(Data listing Opens)

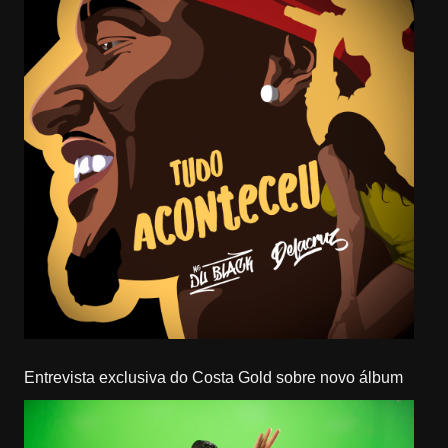
Entrevista exclusiva do Costa Gold sobre novo álbum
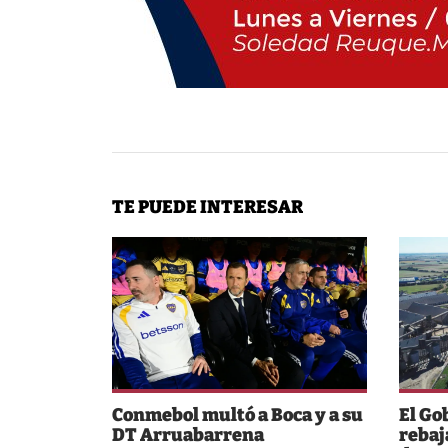
TE PUEDE INTERESAR
Conmebol multó a Boca y a su
El Gob
DT Arruabarrena
rebaj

(Data listing Closes)

Your task: Transcribe the material above word for word; images do not belong in the copy.

Solution to this exercise:
Entrevista exclusiva do Costa Gold sobre novo álbum
TE PUEDE INTERESAR
Conmebol multó a Boca y a su
El Gob
DT Arruabarrena
rebaj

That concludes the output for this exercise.